The potential of cross-selling and the joint marketing of electricity with gas, water and even non-utility products and services is causing the greatest interest among prospective players. Gale Klappa, recently appointed chief executive of SWEB, is a former vice president, marketing for US-based Georgia Power. His experience was gained in a local market where 96 competing electricity suppliers chased just 1.5 million customers.

“If you look at what’s happening in other markets, I think in a few years the gas and electricity businesses will merge and you can see the benefit to customers where they have just one relationship for all their energy needs,” he says.

Klappa is positioning SWEB as “an energy solution company”. The company’s avowed long-term strategy is the creation of a “total utility company” – possibly covering waste disposal, water and telecommunications as well as power. In the short-term, the company plans to import tactics learnt in the US to the UK.

To ensure UK customer loyalty, Klappa declared recently that he is considering introducing a performance-related working structure for SWEB employees. SWEB is also committed to entering the gas market with its subsidiary, SWEB-GAS.

The possibility of combined utilities is bound to cause consumer concern – not least about the prospect of being “held to ransom” by a major corporation that controls all services to a household.

Already, there is a distrust of newcomers and scepticism about the plans for diversification. The common belief is that the utilities should concentrate on providing a sound, safe service at low cost and with a smile, rather than attempt to become broad-based international operations.

However, the City considers diversification essential. “[Trade and industry secretary] Ian Lang’s recent decision to refer takeover bids by National Power for Southern Electric and PowerGen for Midlands Electricity to the Monopolies & Mergers Commission is likely to leave the field open for further bids from overseas,” says one analyst. “Purchases are driven by the potential to combine customer bases and merge operations such as marketing and billing.

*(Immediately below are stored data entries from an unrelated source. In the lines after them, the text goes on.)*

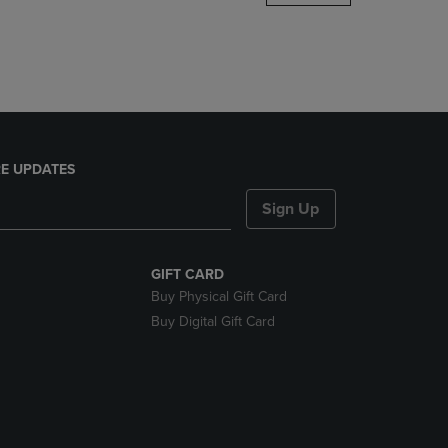
DOWN
ARROW
KEY
TO
OPEN
SUBMENU.
E UPDATES
Sign Up
GIFT CARD
Buy Physical Gift Card
Buy Digital Gift Card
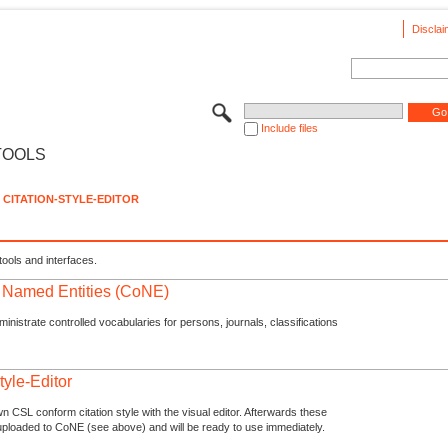
Disclai
Include files
TOOLS
CITATION-STYLE-EDITOR
tools and interfaces.
f Named Entities (CoNE)
nistrate controlled vocabularies for persons, journals, classifications
tyle-Editor
n CSL conform citation style with the visual editor. Afterwards these
uploaded to CoNE (see above) and will be ready to use immediately.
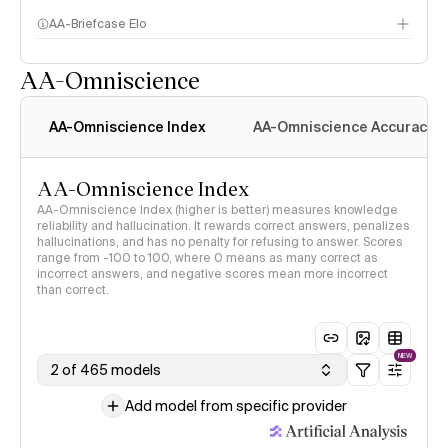
AA-Briefcase Elo
AA-Omniscience
AA-Omniscience Index
AA-Omniscience Accuracy
AA-Omniscience Index
AA-Omniscience Index (higher is better) measures knowledge
reliability and hallucination. It rewards correct answers, penalizes
hallucinations, and has no penalty for refusing to answer. Scores
range from -100 to 100, where 0 means as many correct as
incorrect answers, and negative scores mean more incorrect
than correct.
NEW
2 of 465 models
Add model from specific provider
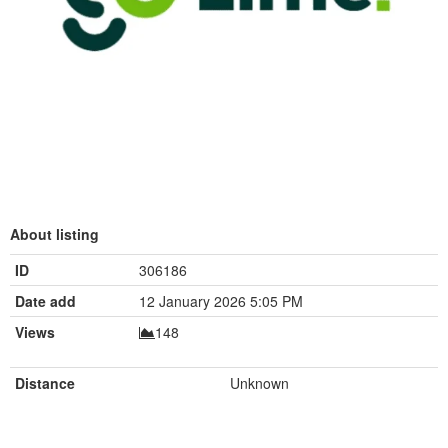
About listing
ID
306186
Date add
12 January 2026 5:05 PM
Views
148
Distance
Unknown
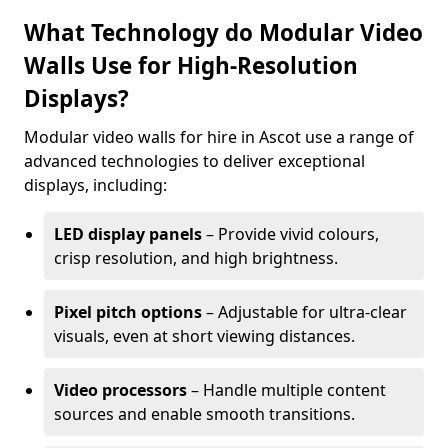
What Technology do Modular Video
Walls Use for High-Resolution
Displays?
Modular video walls for hire in Ascot use a range of
advanced technologies to deliver exceptional
displays, including:
LED display panels
– Provide vivid colours,
crisp resolution, and high brightness.
Pixel pitch options
– Adjustable for ultra-clear
visuals, even at short viewing distances.
Video processors
– Handle multiple content
sources and enable smooth transitions.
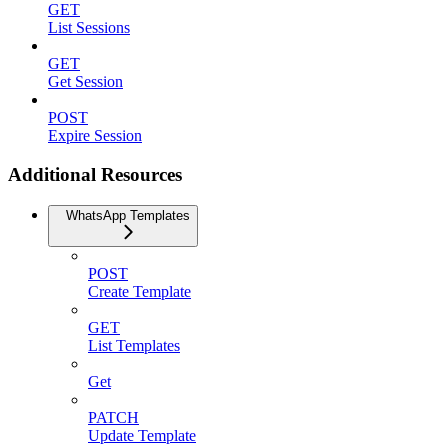
GET
List Sessions
GET
Get Session
POST
Expire Session
Additional Resources
WhatsApp Templates
POST
Create Template
GET
List Templates
Get
PATCH
Update Template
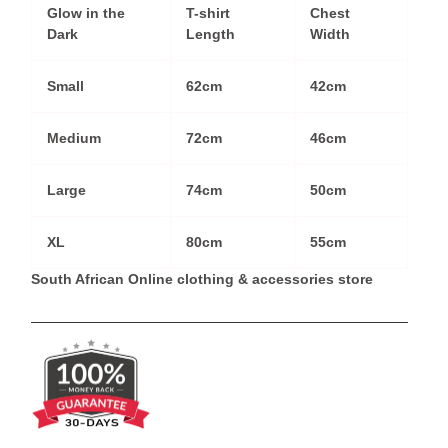
Glow in the
T-shirt
Chest
Dark
Length
Width
Small
62cm
42cm
Medium
72cm
46cm
Large
74cm
50cm
XL
80cm
55cm
South African Online clothing & accessories store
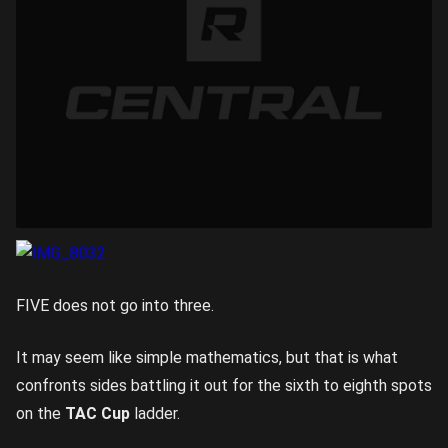
FIVE does not go into three.
It may seem like simple mathematics, but that is what
confronts sides battling it out for the sixth to eighth spots
on the
TAC Cup
ladder.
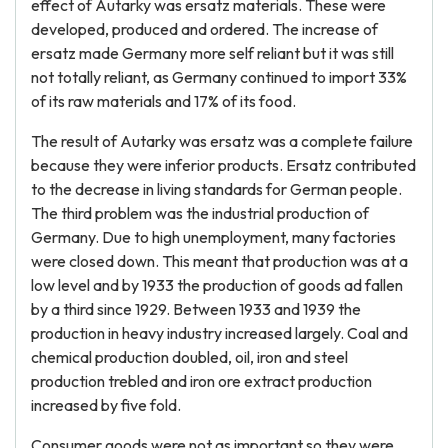
effect of Autarky was ersatz materials. These were
developed, produced and ordered. The increase of
ersatz made Germany more self reliant but it was still
not totally reliant, as Germany continued to import 33%
of its raw materials and 17% of its food.
The result of Autarky was ersatz was a complete failure
because they were inferior products. Ersatz contributed
to the decrease in living standards for German people.
The third problem was the industrial production of
Germany. Due to high unemployment, many factories
were closed down. This meant that production was at a
low level and by 1933 the production of goods ad fallen
by a third since 1929. Between 1933 and 1939 the
production in heavy industry increased largely. Coal and
chemical production doubled, oil, iron and steel
production trebled and iron ore extract production
increased by five fold.
Consumer goods were not as important so they were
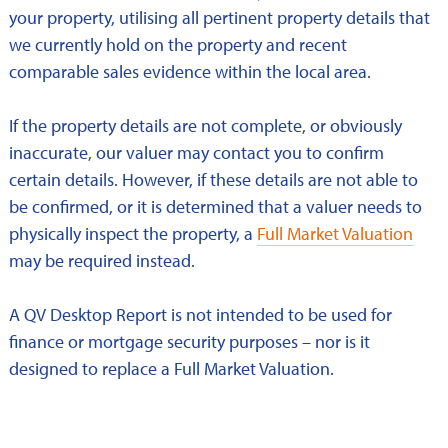
your property, utilising all pertinent property details that
we currently hold on the property and recent
comparable sales evidence within the local area.
If the property details are not complete, or obviously
inaccurate, our valuer may contact you to confirm
certain details. However, if these details are not able to
be confirmed, or it is determined that a valuer needs to
physically inspect the property, a
Full Market Valuation
may be required instead.
A QV Desktop Report is not intended to be used for
finance or mortgage security purposes – nor is it
designed to replace a Full Market Valuation.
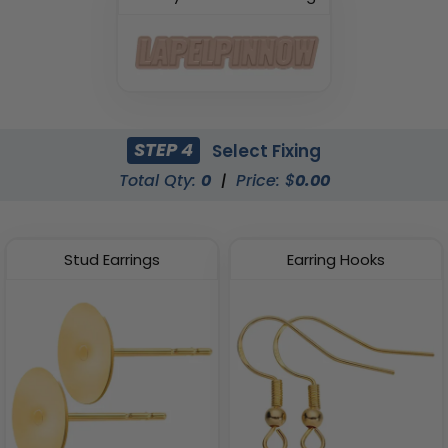
STEP 4
Select Fixing
Total Qty:
0
|
Price: $
0.00
Stud Earrings
Earring Hooks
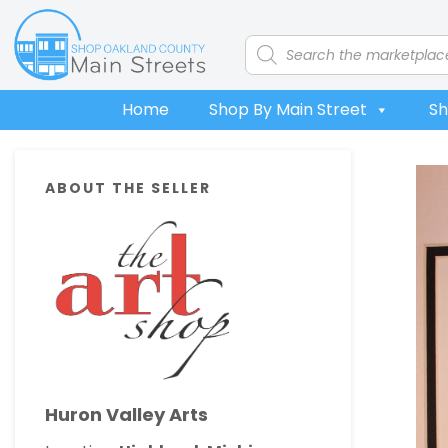
Skip
Skip
Skip
Skip
to
to
to
to
Products
search
primary
main
primary
footer
navigation
content
sidebar
Home
Shop By Main Street
Sh
Primary
ABOUT THE SELLER
Sidebar
Huron Valley Arts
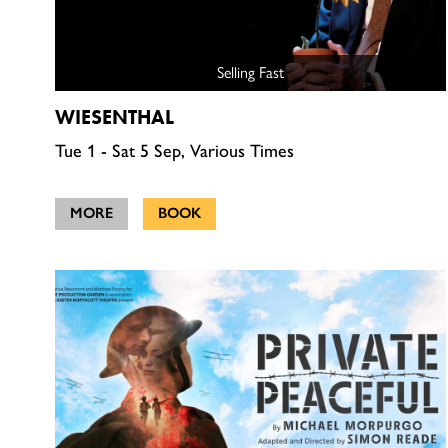
Selling Fast
WIESENTHAL
Tue 1 - Sat 5 Sep, Various Times
MORE
BOOK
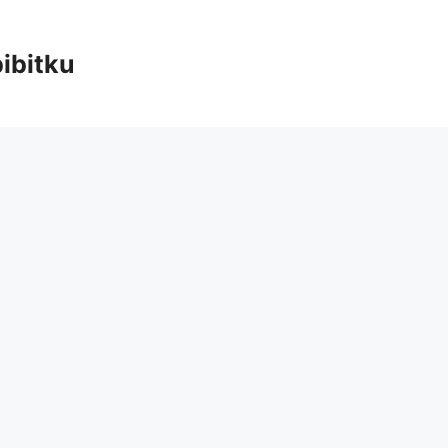
ibitku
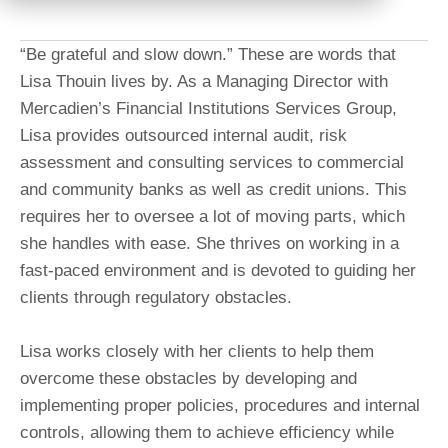
“Be grateful and slow down.” These are words that
Lisa Thouin lives by. As a Managing Director with
Mercadien’s Financial Institutions Services Group,
Lisa provides outsourced internal audit, risk
assessment and consulting services to commercial
and community banks as well as credit unions. This
requires her to oversee a lot of moving parts, which
she handles with ease. She thrives on working in a
fast-paced environment and is devoted to guiding her
clients through regulatory obstacles.
Lisa works closely with her clients to help them
overcome these obstacles by developing and
implementing proper policies, procedures and internal
controls, allowing them to achieve efficiency while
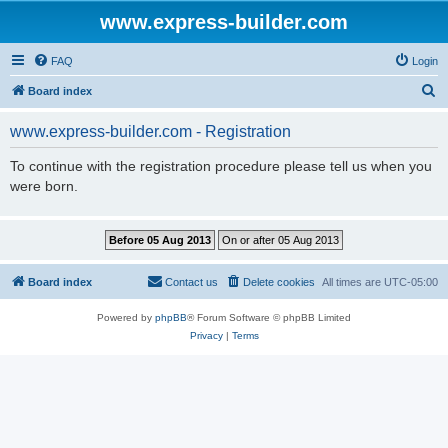
www.express-builder.com
FAQ
Login
S
Board index
e
www.express-builder.com - Registration
a
r
To continue with the registration procedure please tell us when you
were born.
c
h
Board index
Contact us
Delete cookies
All times are
UTC-05:00
Powered by
phpBB
® Forum Software © phpBB Limited
Privacy
|
Terms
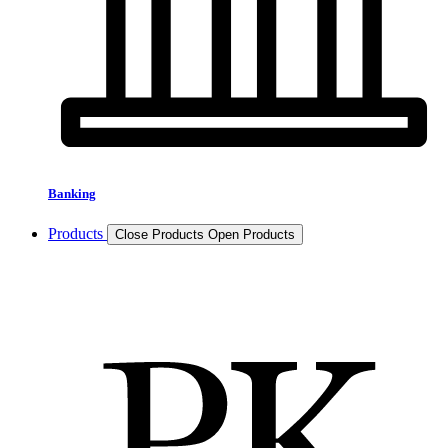
Banking
Products
Close Products
Open Products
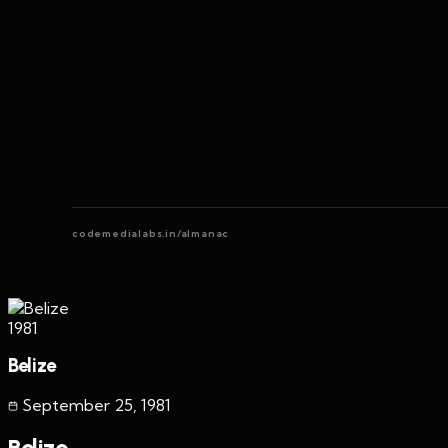
codemedialabs.in/almanac
1981
Belize
September 25
,
1981
Belize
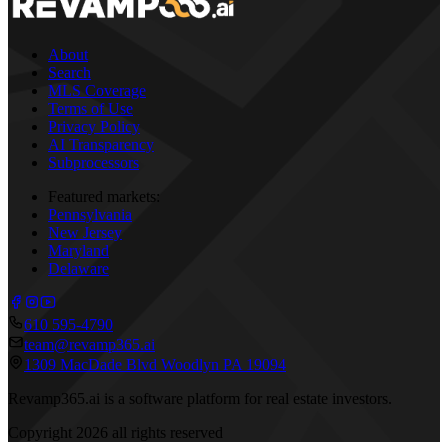
About
Search
MLS Coverage
Terms of Use
Privacy Policy
AI Transparency
Subprocessors
Featured markets:
Pennsylvania
New Jersey
Maryland
Delaware
610 595-4790
team@revamp365.ai
1309 MacDade Blvd Woodlyn PA 19094
Revamp365.ai is a software platform for real estate investors.
Copyright
2026
all rights reserved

It’s the logical course.”

Already, a number of RECs are mooting partnerships to market electricity. At the same time, Safeway is understood to be considering selling electricity under the Safeway banner. And others, such as a major clearing bank, are also interested.

“The benefits of such an arrangement include access to a partner’s markets, a stronger brand, new technology or simply bundling one product with another,” Peel explains.

It’s a radical strategy. But the industry cannot afford to be bound by traditional approaches, says Steele. He sees parallels between his business and the development of the financial services and telecoms markets in the 1980s. “Breaking down old perceptions is essential,” he says. “Look at BT. It has invested heavily in marketing, customer service and in special packages and customer offers. The ideas are not new, but implementation is key.”

Many issues remain unresolved, such as: whether to market a regional brand nationally or to create sub-brands for different geographical markets. “Those brands which have stretched furthest have been brands with a feeling, rather than function and geographical constraints, for example, Virgin,” Peel explains.

Then there is the question of how rival suppliers will be able to differentiate their product – through billing structures, meter reading technology or payment systems. “It will be about brand positioning, market segmentation, delivery of a promise, creation of tariffs and quality of customer service following through,” Peel says. “It will be about nuances.”

And it will be about whether the power companies really can reposition their product in consumers’ minds – as a branded good.